### Exercise brief
The required answer is an exact copy of every line from the beginning of the entries through the line with "otros dulces tradicionales.", with all pictures omitted.

★ ★ ★ ★ ★

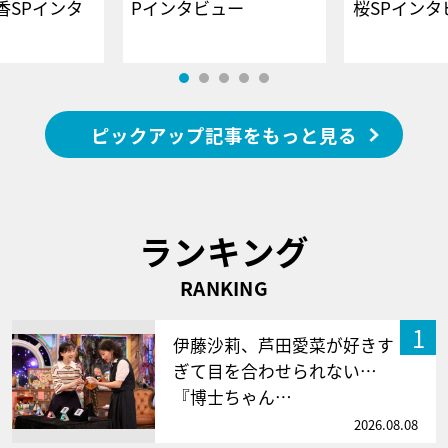
香SPインタ
Pインタビュー
桜SPイ
ピックアップ記事をもっと見る
ランキング
RANKING
1
伊藤沙莉、芦田愛菜が好きす
ぎて目を合わせられない…
『博士ちゃん…
2026.08.08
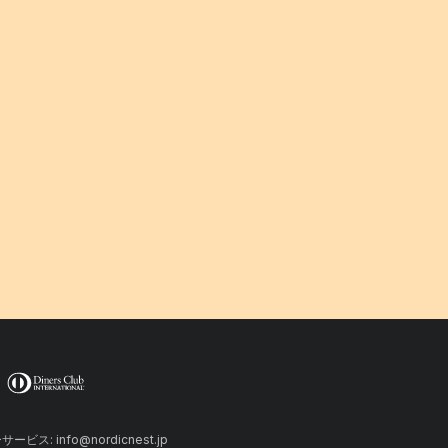
ーサービス: info@nordicnest.jp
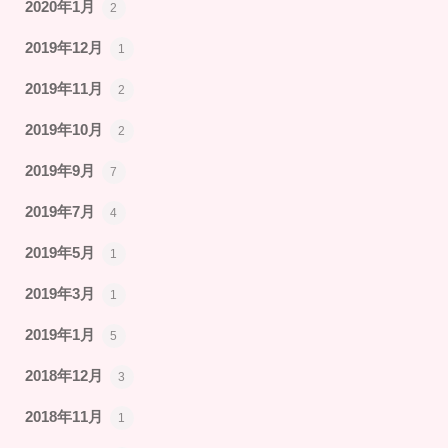
2020年1月
2
2019年12月
1
2019年11月
2
2019年10月
2
2019年9月
7
2019年7月
4
2019年5月
1
2019年3月
1
2019年1月
5
2018年12月
3
2018年11月
1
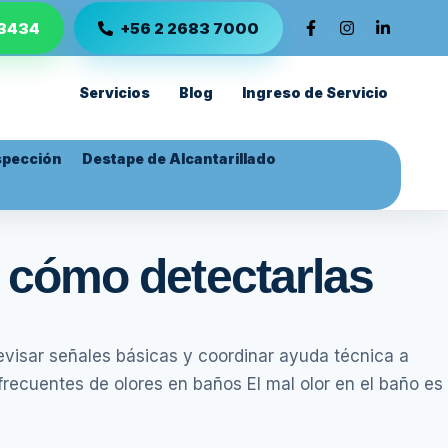
 3434
+56 2 2683 7000
Servicios
Blog
Ingreso de Servicio
spección
Destape de Alcantarillado
 cómo detectarlas
evisar señales básicas y coordinar ayuda técnica a
ecuentes de olores en baños El mal olor en el baño es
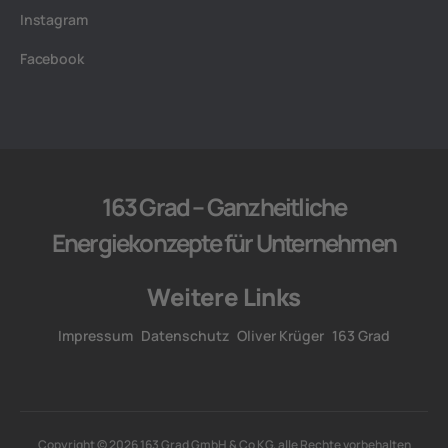
Instagram
Facebook
163 Grad – Ganzheitliche
Energiekonzepte für Unternehmen
Weitere Links
Impressum
Datenschutz
Oliver Krüger
163 Grad
Copyright © 2026 163 Grad GmbH & Co KG, alle Rechte vorbehalten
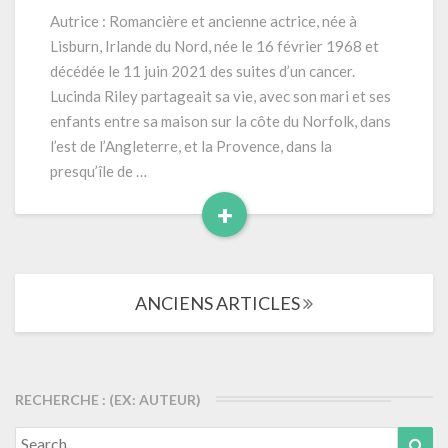
L’histoire
Autrice : Romancière et ancienne actrice, née à
de
Lisburn, Irlande du Nord, née le 16 février 1968 et
Pa
décédée le 11 juin 2021 des suites d’un cancer.
Salt
Lucinda Riley partageait sa vie, avec son mari et ses
–
enfants entre sa maison sur la côte du Norfolk, dans
(2023)
–
l’est de l’Angleterre, et la Provence, dans la
Série
presqu’île de …
Les
+
sept
Read
sœurs
–
More
Tome
Navigation
8
ANCIENS ARTICLES
dans
–
les
764
articles
pages
RECHERCHE : (EX: AUTEUR)
Search
Sea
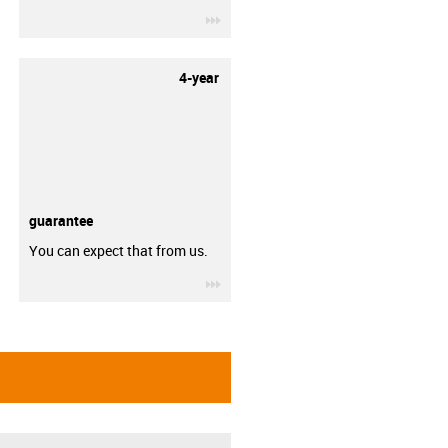
igus-icon-3arrow
4-year
guarantee
You can expect that from us.
igus-icon-3arrow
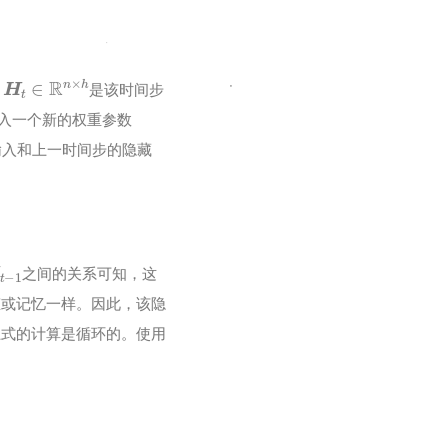
H
t
∈
R
n
×
h
，
是该时间步
入一个新的权重参数
输入和上一时间步的隐藏
t
−
1
之间的关系可知，这
态或记忆一样。因此，该隐
上式的计算是循环的。使用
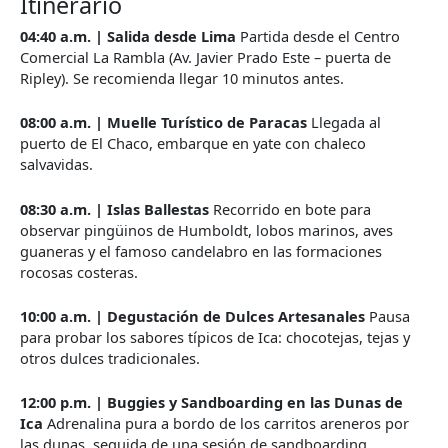
Itinerario
04:40 a.m. | Salida desde Lima
Partida desde el Centro
Comercial La Rambla (Av. Javier Prado Este – puerta de
Ripley). Se recomienda llegar 10 minutos antes.
08:00 a.m. | Muelle Turístico de Paracas
Llegada al
puerto de El Chaco, embarque en yate con chaleco
salvavidas.
08:30 a.m. | Islas Ballestas
Recorrido en bote para
observar pingüinos de Humboldt, lobos marinos, aves
guaneras y el famoso candelabro en las formaciones
rocosas costeras.
10:00 a.m. | Degustación de Dulces Artesanales
Pausa
para probar los sabores típicos de Ica: chocotejas, tejas y
otros dulces tradicionales.
12:00 p.m. | Buggies y Sandboarding en las Dunas de
Ica
Adrenalina pura a bordo de los carritos areneros por
las dunas, seguida de una sesión de sandboarding.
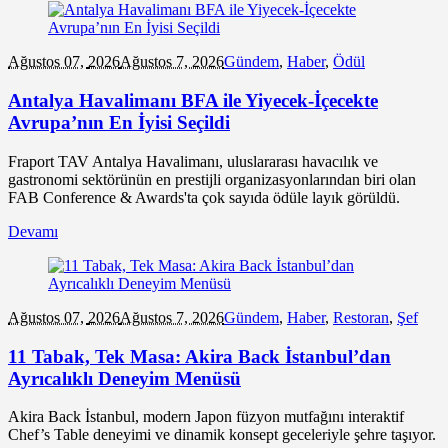
Ağustos 07,
2026
Ağustos 7, 2026
Gündem
,
Haber
,
Ödül
Antalya Havalimanı BFA ile Yiyecek-İçecekte
Avrupa’nın En İyisi Seçildi
Fraport TAV Antalya Havalimanı, uluslararası havacılık ve
gastronomi sektörünün en prestijli organizasyonlarından biri olan
FAB Conference & Awards'ta çok sayıda ödüle layık görüldü.
Devamı
Ağustos 07,
2026
Ağustos 7, 2026
Gündem
,
Haber
,
Restoran
,
Şef
11 Tabak, Tek Masa: Akira Back İstanbul’dan
Ayrıcalıklı Deneyim Menüsü
Akira Back İstanbul, modern Japon füzyon mutfağını interaktif
Chef’s Table deneyimi ve dinamik konsept geceleriyle şehre taşıyor.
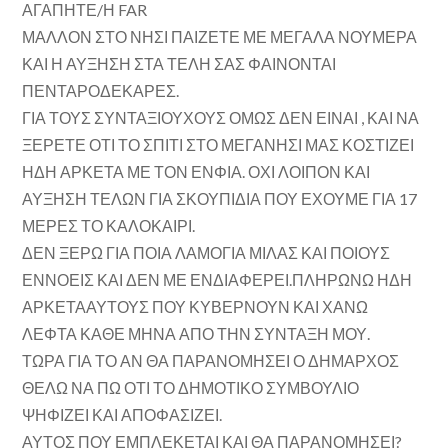
ΑΓΑΠΗΤΕ/Η FAR
ΜΑΛΛΟΝ ΣΤΟ ΝΗΣΙ ΠΑΙΖΕΤΕ ΜΕ ΜΕΓΑΛΑ ΝΟΥΜΕΡΑ
ΚΑΙ Η ΑΥΞΗΣΗ ΣΤΑ ΤΕΛΗ ΣΑΣ ΦΑΙΝΟΝΤΑΙ
ΠΕΝΤΑΡΟΔΕΚΑΡΕΣ.
ΓΙΑ ΤΟΥΣ ΣΥΝΤΑΞΙΟΥΧΟΥΣ ΟΜΩΣ ΔΕΝ ΕΙΝΑΙ , ΚΑΙ ΝΑ
ΞΕΡΕΤΕ ΟΤΙ ΤΟ ΣΠΙΤΙ ΣΤΟ ΜΕΓΑΝΗΣΙ ΜΑΣ ΚΟΣΤΙΖΕΙ
ΗΔΗ ΑΡΚΕΤΑ ΜΕ ΤΟΝ ΕΝΦΙΑ. ΟΧΙ ΛΟΙΠΟΝ ΚΑΙ
ΑΥΞΗΣΗ ΤΕΛΩΝ ΓΙΑ ΣΚΟΥΠΙΔΙΑ ΠΟΥ ΕΧΟΥΜΕ ΓΙΑ 17
ΜΕΡΕΣ ΤΟ ΚΑΛΟΚΑΙΡΙ.
ΔΕΝ ΞΕΡΩ ΓΙΑ ΠΟΙΑ ΛΑΜΟΓΙΑ ΜΙΛΑΣ ΚΑΙ ΠΟΙΟΥΣ
ΕΝΝΟΕΙΣ ΚΑΙ ΔΕΝ ΜΕ ΕΝΔΙΑΦΕΡΕΙ.ΠΛΗΡΩΝΩ ΗΔΗ
ΑΡΚΕΤΑΑΥΤΟΥΣ ΠΟΥ ΚΥΒΕΡΝΟΥΝ ΚΑΙ ΧΑΝΩ
ΛΕΦΤΑ ΚΑΘΕ ΜΗΝΑ ΑΠΟ ΤΗΝ ΣΥΝΤΑΞΗ ΜΟΥ.
ΤΩΡΑ ΓΙΑ ΤΟ ΑΝ ΘΑ ΠΑΡΑΝΟΜΗΣΕΙ Ο ΔΗΜΑΡΧΟΣ
ΘΕΛΩ ΝΑ ΠΩ ΟΤΙ ΤΟ ΔΗΜΟΤΙΚΟ ΣΥΜΒΟΥΛΙΟ
ΨΗΦΙΖΕΙ ΚΑΙ ΑΠΟΦΑΣΙΖΕΙ.
ΑΥΤΟΣ ΠΟΥ ΕΜΠΛΕΚΕΤΑΙ ΚΑΙ ΘΑ ΠΑΡΑΝΟΜΗΣΕΙ?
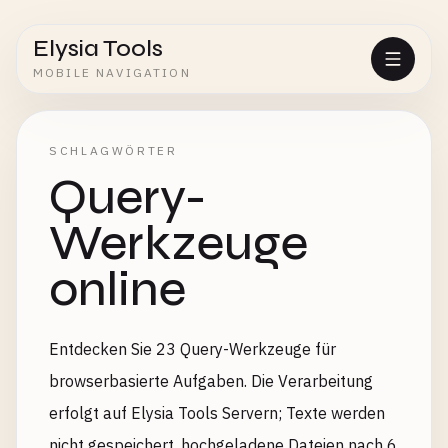
Elysia Tools
MOBILE NAVIGATION
SCHLAGWÖRTER
Query-
Werkzeuge
online
Entdecken Sie 23 Query-Werkzeuge für
browserbasierte Aufgaben. Die Verarbeitung
erfolgt auf Elysia Tools Servern; Texte werden
nicht gespeichert, hochgeladene Dateien nach 6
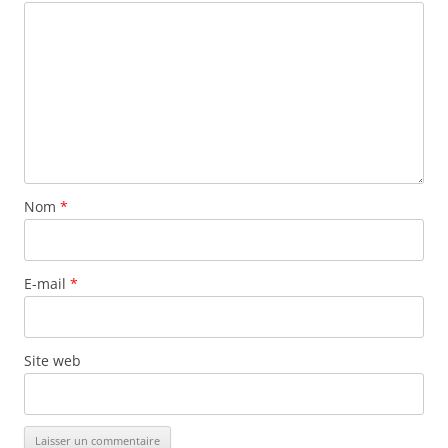
Nom
*
E-mail
*
Site web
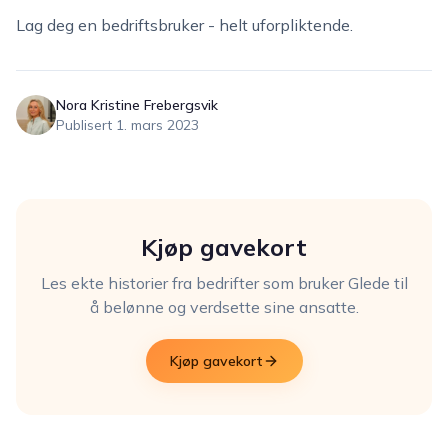
Lag deg en bedriftsbruker - helt uforpliktende.
Nora Kristine Frebergsvik
Publisert
1. mars 2023
Kjøp gavekort
Les ekte historier fra bedrifter som bruker Glede til
å belønne og verdsette sine ansatte.
Kjøp gavekort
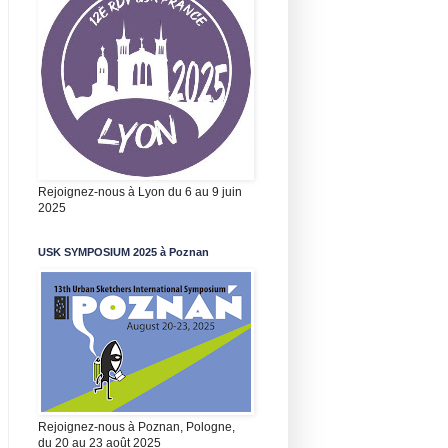
Rejoignez-nous à Lyon du 6 au 9 juin
2025
USK SYMPOSIUM 2025 à Poznan
Rejoignez-nous à Poznan, Pologne,
du 20 au 23 août 2025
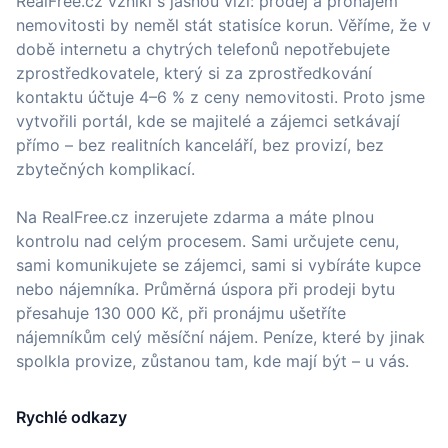
RealFree.cz vznikl s jasnou vizí: prodej a pronájem
nemovitosti by neměl stát statisíce korun. Věříme, že v
době internetu a chytrých telefonů nepotřebujete
zprostředkovatele, který si za zprostředkování
kontaktu účtuje 4–6 % z ceny nemovitosti. Proto jsme
vytvořili portál, kde se majitelé a zájemci setkávají
přímo – bez realitních kanceláří, bez provizí, bez
zbytečných komplikací.
Na RealFree.cz inzerujete zdarma a máte plnou
kontrolu nad celým procesem. Sami určujete cenu,
sami komunikujete se zájemci, sami si vybíráte kupce
nebo nájemníka. Průměrná úspora při prodeji bytu
přesahuje 130 000 Kč, při pronájmu ušetříte
nájemníkům celý měsíční nájem. Peníze, které by jinak
spolkla provize, zůstanou tam, kde mají být – u vás.
Rychlé odkazy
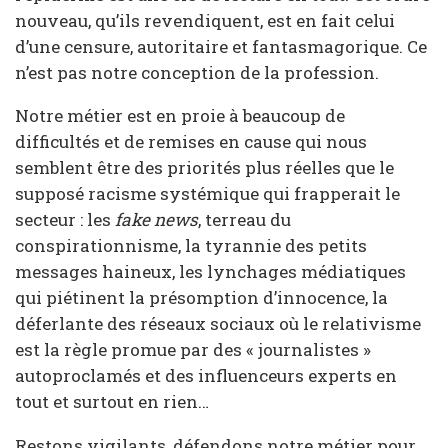
nouveau, qu’ils revendiquent, est en fait celui
d’une censure, autoritaire et fantasmagorique. Ce
n’est pas notre conception de la profession.
Notre métier est en proie à beaucoup de
difficultés et de remises en cause qui nous
semblent être des priorités plus réelles que le
supposé racisme systémique qui frapperait le
secteur : les
fake news
, terreau du
conspirationnisme, la tyrannie des petits
messages haineux, les lynchages médiatiques
qui piétinent la présomption d’innocence, la
déferlante des réseaux sociaux où le relativisme
est la règle promue par des « journalistes »
autoproclamés et des influenceurs experts en
tout et surtout en rien…
Restons vigilants, défendons notre métier pour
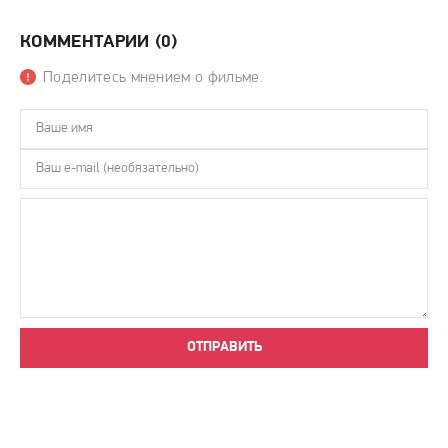
КОММЕНТАРИИ (0)
Поделитесь мнением о фильме.
ОТПРАВИТЬ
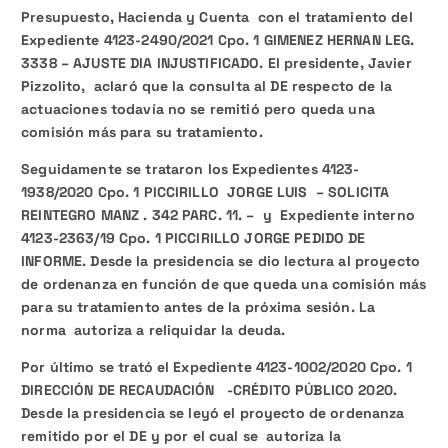
Presupuesto, Hacienda y Cuenta con el tratamiento del
Expediente 4123-2490/2021 Cpo. 1
GIMENEZ HERNAN LEG.
3338 – AJUSTE DIA INJUSTIFICADO. El presidente, Javier
Pizzolito, aclaró que la consulta al DE respecto de la
actuaciones todavía no se remitió pero queda una
comisión más para su tratamiento.
Seguidamente se trataron los Expedientes 4123-
1938/2020 Cpo. 1 PICCIRILLO JORGE LUIS – SOLICITA
REINTEGRO MANZ . 342 PARC. 11. – y Expediente interno
4123-2363/19 Cpo. 1 PICCIRILLO JORGE PEDIDO DE
INFORME. Desde la presidencia se dio lectura al proyecto
de ordenanza en función de que queda una comisión más
para su tratamiento antes de la próxima sesión. La
norma autoriza a reliquidar la deuda.
Por último se trató el Expediente 4123-1002/2020 Cpo. 1
DIRECCIÓN DE RECAUDACIÓN -CRÉDITO PÚBLICO 2020.
Desde la presidencia se leyó el proyecto de ordenanza
remitido por el DE y por el cual se autoriza la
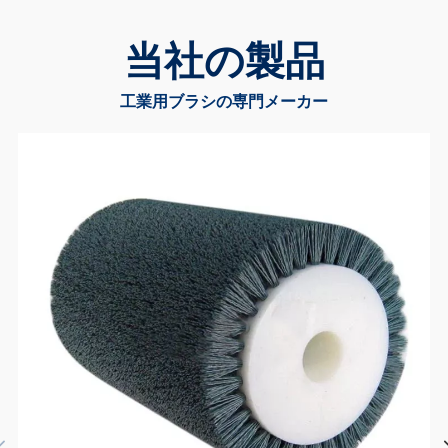
当社の製品
工業用ブラシの専門メーカー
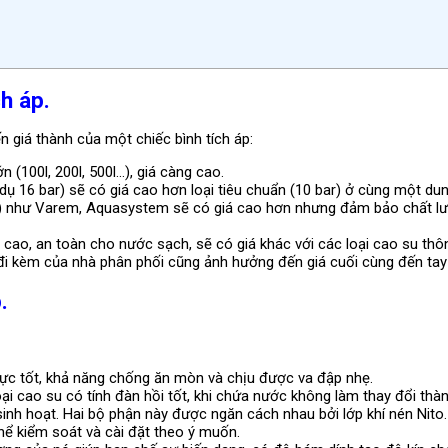
h áp.
n giá thành của một chiếc bình tích áp:
 (100l, 200l, 500l…), giá càng cao.
dụ 16 bar) sẽ có giá cao hơn loại tiêu chuẩn (10 bar) ở cùng một dun
7) như Varem, Aquasystem sẽ có giá cao hơn nhưng đảm bảo chất lư
cao, an toàn cho nước sạch, sẽ có giá khác với các loại cao su thô
 đi kèm của nhà phân phối cũng ảnh hưởng đến giá cuối cùng đến tay
.
ực tốt, khả năng chống ăn mòn và chịu được va đập nhẹ.
i cao su có tính đàn hồi tốt, khi chứa nước không làm thay đổi th
inh hoạt. Hai bộ phận này được ngăn cách nhau bởi lớp khí nén Nito. 
hể kiểm soát và cài đặt theo ý muốn.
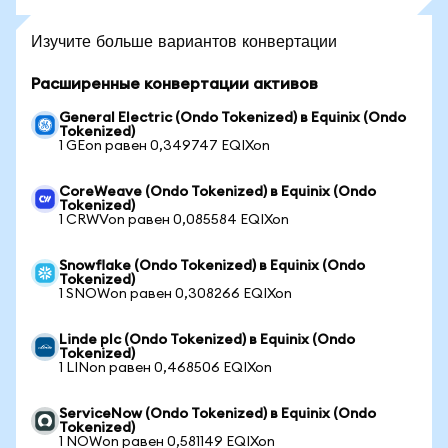
Изучите больше вариантов конвертации
Расширенные конвертации активов
General Electric (Ondo Tokenized) в Equinix (Ondo
Tokenized)
1 GEon равен 0,349747 EQIXon
CoreWeave (Ondo Tokenized) в Equinix (Ondo
Tokenized)
1 CRWVon равен 0,085584 EQIXon
Snowflake (Ondo Tokenized) в Equinix (Ondo
Tokenized)
1 SNOWon равен 0,308266 EQIXon
Linde plc (Ondo Tokenized) в Equinix (Ondo
Tokenized)
1 LINon равен 0,468506 EQIXon
ServiceNow (Ondo Tokenized) в Equinix (Ondo
Tokenized)
1 NOWon равен 0,581149 EQIXon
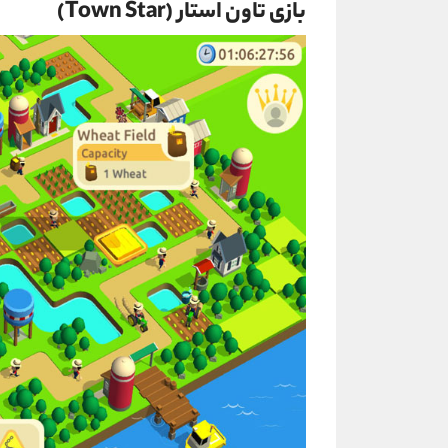
بازی تاون استار (Town Star)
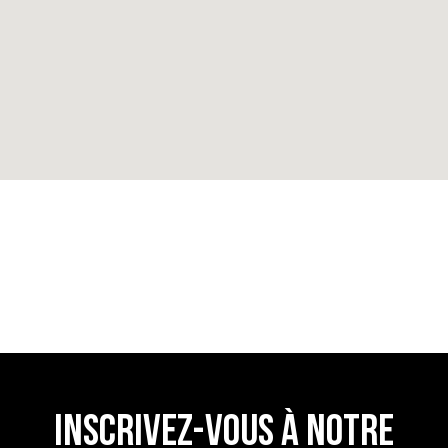
TROUVE UN RESTAURANT
INSCRIVEZ-VOUS À NOTRE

★ ★ ★ ★ ★

### Answer to the problem
香SPインタ
Pインタビュー
桜SPイ
ピックアップ記事をもっと見る
ランキング
RANKING
1
伊藤沙莉、芦田愛菜が好きす
ぎて目を合わせられない…
『博士ちゃん…
2026.08.08
ーサービス: info@nordicnest.jp
2020年1月
2
2019年12月
1
2019年11月
2
2019年10月
2
2019年9月
7
2019年7月
4
2019年5月
1
2019年3月
1
2019年1月
5
2018年12月
3
2018年11月
1
 3434
+56 2 2683 7000
Servicios
Blog
Ingreso de Servicio
spección
Destape de Alcantarillado
 cómo detectarlas
evisar señales básicas y coordinar ayuda técnica a
ecuentes de olores en baños El mal olor en el baño es
Instagram
Facebook
163 Grad – Ganzheitliche
Energiekonzepte für Unternehmen
Weitere Links
Impressum
Datenschutz
Oliver Krüger
163 Grad
Copyright © 2026 163 Grad GmbH & Co KG, alle Rechte vorbehalten
L’histoire
Autrice : Romancière et ancienne actrice, née à
de
Lisburn, Irlande du Nord, née le 16 février 1968 et
Pa
décédée le 11 juin 2021 des suites d’un cancer.
Salt
Lucinda Riley partageait sa vie, avec son mari et ses
–
enfants entre sa maison sur la côte du Norfolk, dans
(2023)
–
l’est de l’Angleterre, et la Provence, dans la
Série
presqu’île de …
Les
+
sept
Read
sœurs
–
More
Tome
Navigation
8
ANCIENS ARTICLES
dans
–
les
764
articles
pages
RECHERCHE : (EX: AUTEUR)
Search
Sea
igus-icon-3arrow
4-year
guarantee
You can expect that from us.
igus-icon-3arrow
H
t
∈
R
n
×
h
，
是该时间步
入一个新的权重参数
输入和上一时间步的隐藏
t
−
1
之间的关系可知，这
态或记忆一样。因此，该隐
上式的计算是循环的。使用
Itinerario
04:40 a.m. | Salida desde Lima
Partida desde el Centro
Comercial La Rambla (Av. Javier Prado Este – puerta de
Ripley). Se recomienda llegar 10 minutos antes.
08:00 a.m. | Muelle Turístico de Paracas
Llegada al
puerto de El Chaco, embarque en yate con chaleco
salvavidas.
08:30 a.m. | Islas Ballestas
Recorrido en bote para
observar pingüinos de Humboldt, lobos marinos, aves
guaneras y el famoso candelabro en las formaciones
rocosas costeras.
10:00 a.m. | Degustación de Dulces Artesanales
Pausa
para probar los sabores típicos de Ica: chocotejas, tejas y
otros dulces tradicionales.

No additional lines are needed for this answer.